1-red wire from M to white/black on coil....black wire from M to good ground
if NO power(no 12 volts) check circuit breaker
2-now do same with red wire from M to pink wire on coil and white black wire alternatively..if NO 12 volts..probably need to dump the coil.
3-Was the tank removed at some time and wires to coil bent? cut?
could it be as simple as a handlebar change that bent/shorted a switch.
**The ECM computer is on the right side-throttle behind plastic cover that is under seat...bikes with connection problems are usually those that are pressure washed or go through some major rain/flooding type conditions or are exposed to a lot of road salt.
***The circuit breaker by the battery i believe looks old school..two nut posts....are you positive it was checked for power by connecting with multimeter..one end to ground and then other end of lead testing each post????

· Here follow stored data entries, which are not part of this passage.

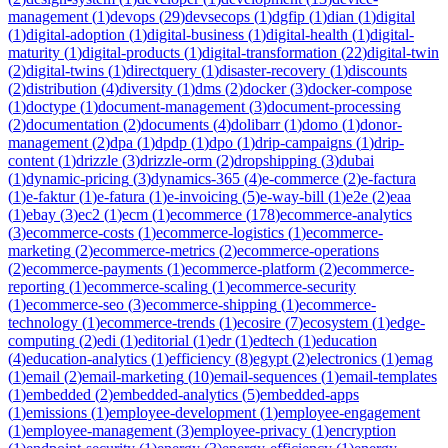
management
(
1
)
devops
(
29
)
devsecops
(
1
)
dgfip
(
1
)
dian
(
1
)
digital
(
1
)
digital-adoption
(
1
)
digital-business
(
1
)
digital-health
(
1
)
digital-
maturity
(
1
)
digital-products
(
1
)
digital-transformation
(
22
)
digital-twin
(
2
)
digital-twins
(
1
)
directquery
(
1
)
disaster-recovery
(
1
)
discounts
(
2
)
distribution
(
4
)
diversity
(
1
)
dms
(
2
)
docker
(
3
)
docker-compose
(
1
)
doctype
(
1
)
document-management
(
3
)
document-processing
(
2
)
documentation
(
2
)
documents
(
4
)
dolibarr
(
1
)
domo
(
1
)
donor-
management
(
2
)
dpa
(
1
)
dpdp
(
1
)
dpo
(
1
)
drip-campaigns
(
1
)
drip-
content
(
1
)
drizzle
(
3
)
drizzle-orm
(
2
)
dropshipping
(
3
)
dubai
(
1
)
dynamic-pricing
(
3
)
dynamics-365
(
4
)
e-commerce
(
2
)
e-factura
(
1
)
e-faktur
(
1
)
e-fatura
(
1
)
e-invoicing
(
5
)
e-way-bill
(
1
)
e2e
(
2
)
eaa
(
1
)
ebay
(
3
)
ec2
(
1
)
ecm
(
1
)
ecommerce
(
178
)
ecommerce-analytics
(
3
)
ecommerce-costs
(
1
)
ecommerce-logistics
(
1
)
ecommerce-
marketing
(
2
)
ecommerce-metrics
(
2
)
ecommerce-operations
(
2
)
ecommerce-payments
(
1
)
ecommerce-platform
(
2
)
ecommerce-
reporting
(
1
)
ecommerce-scaling
(
1
)
ecommerce-security
(
1
)
ecommerce-seo
(
3
)
ecommerce-shipping
(
1
)
ecommerce-
technology
(
1
)
ecommerce-trends
(
1
)
ecosire
(
7
)
ecosystem
(
1
)
edge-
computing
(
2
)
edi
(
1
)
editorial
(
1
)
edr
(
1
)
edtech
(
1
)
education
(
4
)
education-analytics
(
1
)
efficiency
(
8
)
egypt
(
2
)
electronics
(
1
)
emag
(
1
)
email
(
2
)
email-marketing
(
10
)
email-sequences
(
1
)
email-templates
(
1
)
embedded
(
2
)
embedded-analytics
(
5
)
embedded-apps
(
1
)
emissions
(
1
)
employee-development
(
1
)
employee-engagement
(
1
)
employee-management
(
3
)
employee-privacy
(
1
)
encryption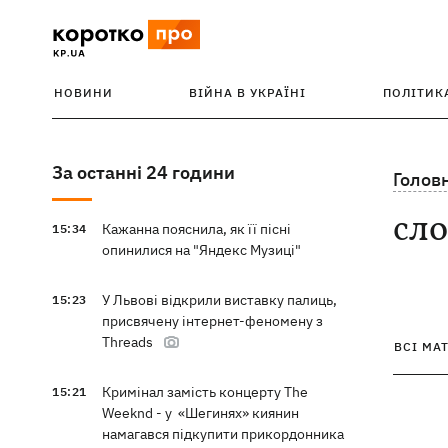
НОВИНИ
ВІЙНА В УКРАЇНІ
ПОЛІТИК
За останні 24 години
Голов
сло
Кажанна пояснила, як її пісні
15:34
опинилися на "Яндекс Музиці"
У Львові відкрили виставку палиць,
15:23
присвячену інтернет-феномену з
Threads
ВСІ МА
Кримінал замість концерту The
15:21
Weeknd - у «Шегинях» киянин
намагався підкупити прикордонника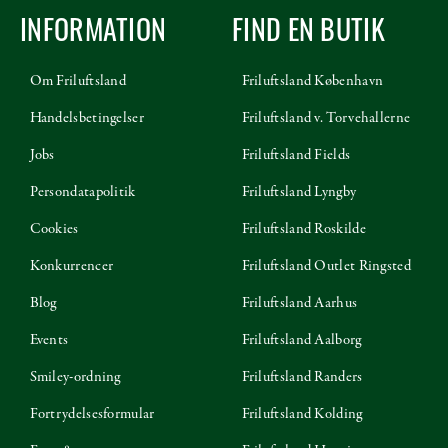
INFORMATION
FIND EN BUTIK
Om Friluftsland
Friluftsland København
Handelsbetingelser
Friluftsland v. Torvehallerne
Jobs
Friluftsland Fields
Persondatapolitik
Friluftsland Lyngby
Cookies
Friluftsland Roskilde
Konkurrencer
Friluftsland Outlet Ringsted
Blog
Friluftsland Aarhus
Events
Friluftsland Aalborg
Smiley-ordning
Friluftsland Randers
Fortrydelsesformular
Friluftsland Kolding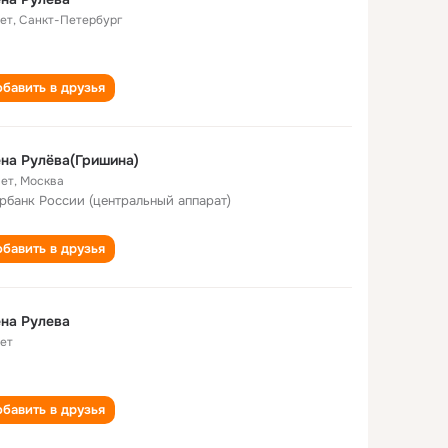
лет
,
Санкт-Петербург
бавить в друзья
на Рулёва(Гришина)
лет
,
Москва
рбанк России (центральный аппарат)
бавить в друзья
на Рулева
лет
бавить в друзья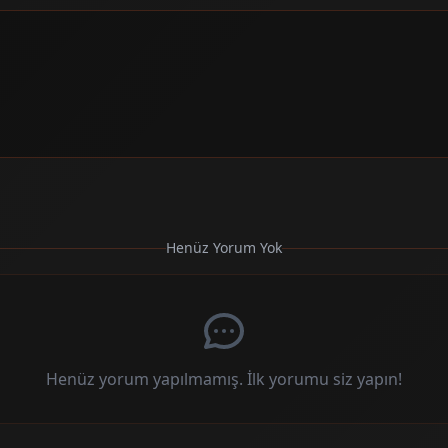
Henüz Yorum Yok
Henüz yorum yapılmamış. İlk yorumu siz yapın!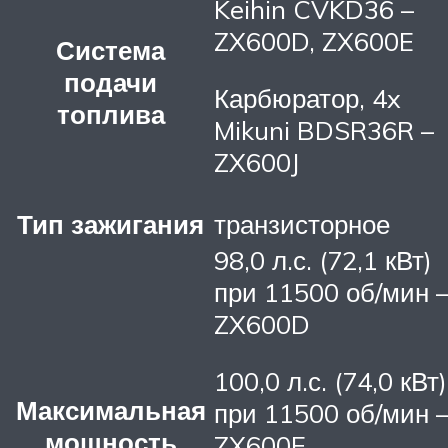
Keihin CVKD36 –
ZX600D, ZX600E
Система
подачи
Карбюратор, 4x
топлива
Mikuni BDSR36R –
ZX600J
Тип зажигания
транзисторное
98,0 л.с. (72,1 кВт)
при 11500 об/мин 
ZX600D
100,0 л.с. (74,0 кВт)
Максимальная
при 11500 об/мин 
мощность
ZX600E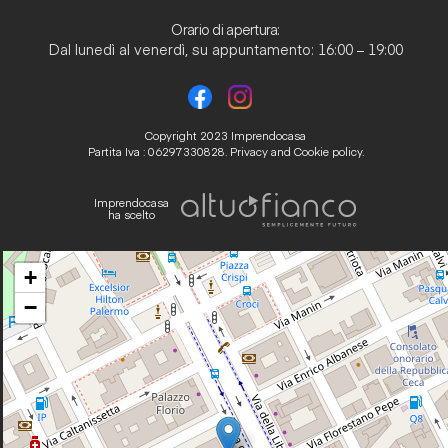
Orario di apertura:
Dal lunedì al venerdì, su appuntamento: 16:00 – 19:00
Copyright 2023 Imprendocasa
Partita Iva : 06297330828.
Privacy and Cookie policy.
Imprendocasa
ha scelto
+
−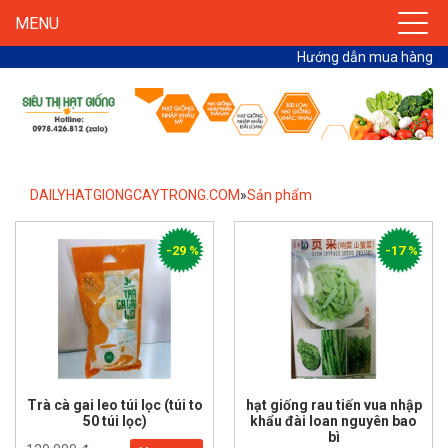
MENU
Hướng dẫn mua hàng
DAILYHATGIONGCAYTRONG.COM
»
Sản phẩm
-29 %
-17 %
Trà cà gai leo túi lọc (túi to
hạt giống rau tiến vua nhập
50 túi lọc)
khẩu đài loan nguyên bao
bì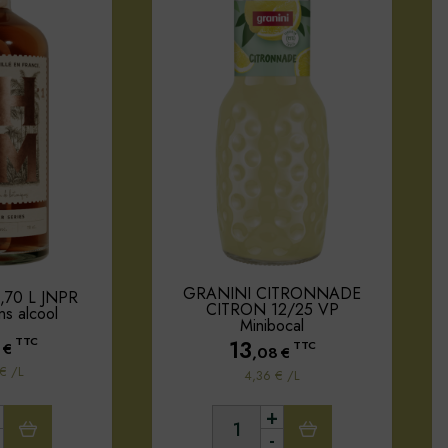
GRANINI CITRONNADE
,70 L JNPR
CITRON 12/25 VP
ans alcool
Minibocal
TTC
13
€
TTC
,08
€
€ /L
4,36 € /L
+
-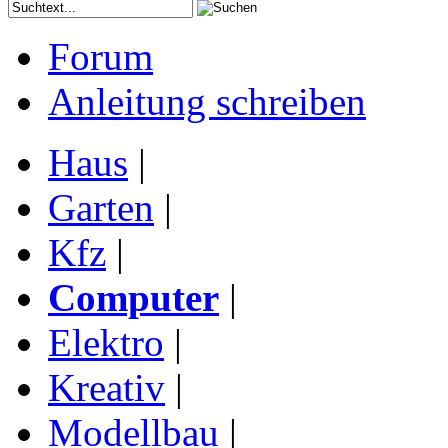
Forum
Anleitung schreiben
Haus
|
Garten
|
Kfz
|
Computer
|
Elektro
|
Kreativ
|
Modellbau
|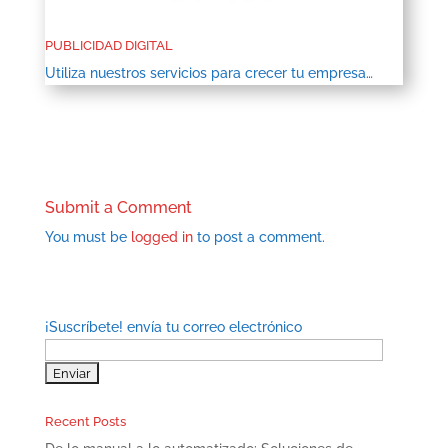
PUBLICIDAD DIGITAL
Utiliza nuestros servicios para crecer tu empresa…
Submit a Comment
You must be
logged in
to post a comment.
¡Suscríbete! envía tu correo electrónico
Recent Posts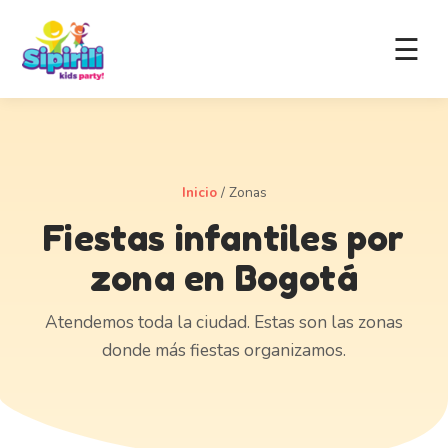
☰
Inicio
/
Zonas
Fiestas infantiles por
zona en Bogotá
Atendemos toda la ciudad. Estas son las zonas
donde más fiestas organizamos.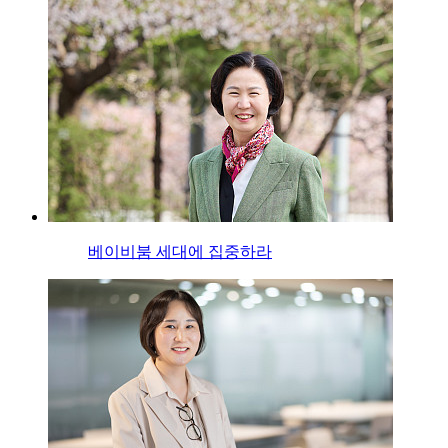
베이비붐 세대에 집중하라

IF this is a trike: could there be a load of stuff connected to that circuit breaker and causing it to heat-up?
Just for the heck of it take your seat off and check to see if your fuel pump came unplugged...It should be up toward the front of the seat where it fits into the frame ...I am trying to remember but I think it is a yellow wire.
Man, what a bunch of good stuff! Yes, my fuel pump cycles when I turn on the ignition. 12 volt reading at circuit breaker by battery off each post. Ok, borrowed a digital multimeter and so now time for a question that I don't want to hear the answer to...Do I have to remove the tank to get to the coil? On the Heritage it is in plain view on the side behind a cover. It seems on the Glide it is crammed so tight above the heads that I can't even get my fingers in there. I took 3 tank bolts out so is there another one that I am missing hidden in the mess of wires underneath it? Started to take off breather in the hopes I can get to it from that side or at least get a good view. If there is anything special I need to know for tank removal that would be very helpful before I get into this. Fatbobs are so much easier! Thanks.
3 tank bolts.
2 up front and 1 just under lip of seat on my road king..should be same.
just need to raise the front of tank..stick some shop towels , tennis ball, what ever under front of tank in frame tunnel.
MAKE SURE THE STEERING WHEEL WILL NOT TURN AND WHACK TANK.
doing it this way saves draining tank and removal of fuel lines that are $$ and leak easily if removed/re-installed.
did you ever look to see for the melted goo under the timer cover on throttle side by right foot?
when that cam position sensor gives up the ghost the bike turns over but will not catch..engine can not figure out its position....sometimes just a very quick tap of starter button followed by the real press of starter with cause it to catch....BUT you would have a check engine light.